When Butler practices Mayday field goals, the field goal team gets 12 seconds to leave the sideline, set up and snap the ball. Bevelhimer and his teammates sprinted to their places to attempt a 44-yard field goal. Youngstown State had timeouts, so Bevelhimer expected to get iced. No timeout came. So Bevelhimer told the holder he was ready. The snap came. The ball was set. Bevelhimer kicked and…
“I mishit it,” he says.
He had hit from 60 yards going that direction in warm-ups. He didn’t know if this one would make it 44.
On the sideline, Temple couldn’t even watch. “This ball may not get there,” Bevelhimer thought as he looked up. Then he watched the ball crawl over the crossbar.

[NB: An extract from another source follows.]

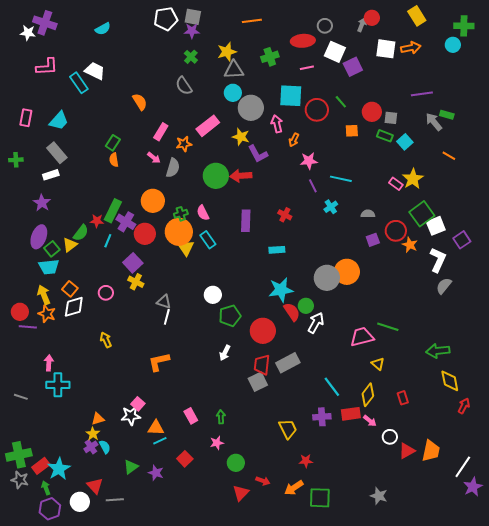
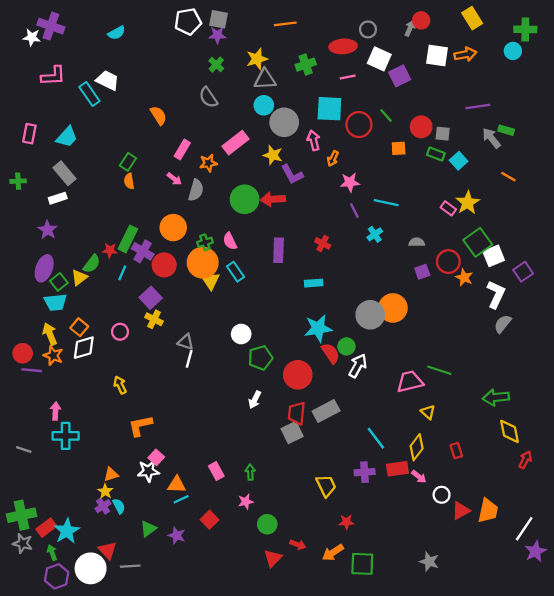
orange L-shape: (159, 362) -> (140, 426), moved
white circle: (80, 502) -> (91, 568), size x1.4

The [Butler] Bulldogs’ sideline exploded. Half the team was off the sideline and out to the numbers with helmets off. Day looked at the clock and began screaming. There were four seconds left on the clock. He was instantly transported back to Sanford Stadium in Athens, Ga., on Oct. 1, 2016. On that afternoon, Georgia quarterback Jacob Eason hit Riley Ridley for a 47-yard touchdown with 10 seconds remaining to give the Bulldogs a lead. Rodrigo Blankenship’s extra point put Georgia up 31–28, but the celebration after the touchdown had been flagged, so the Bulldogs would have to kick off from the 20-yard line. Tennessee’s Evan Berry caught the kickoff on the Tennessee 32 and returned it to the Georgia 48. An offsides penalty on the Bulldogs on that play moved the ball to the 43.
On the next play, Tennessee quarterback Joshua Dobbs
found Jauan Jennings for a touchdown as time expired. Georgia fans call their 2001 win at Tennessee the “Hobnail Boot” game because of
Larry Munson’s iconic radio call. In Tennessee lore, the win created by the Dobbs-to-Jennings Hail Mary is called the Dobb-nail Boot game.
Day didn’t want his Bulldogs to suffer the same fate as Georgia’s Bulldogs did. Butler coaches herded players back to the sideline, and no penalty was called.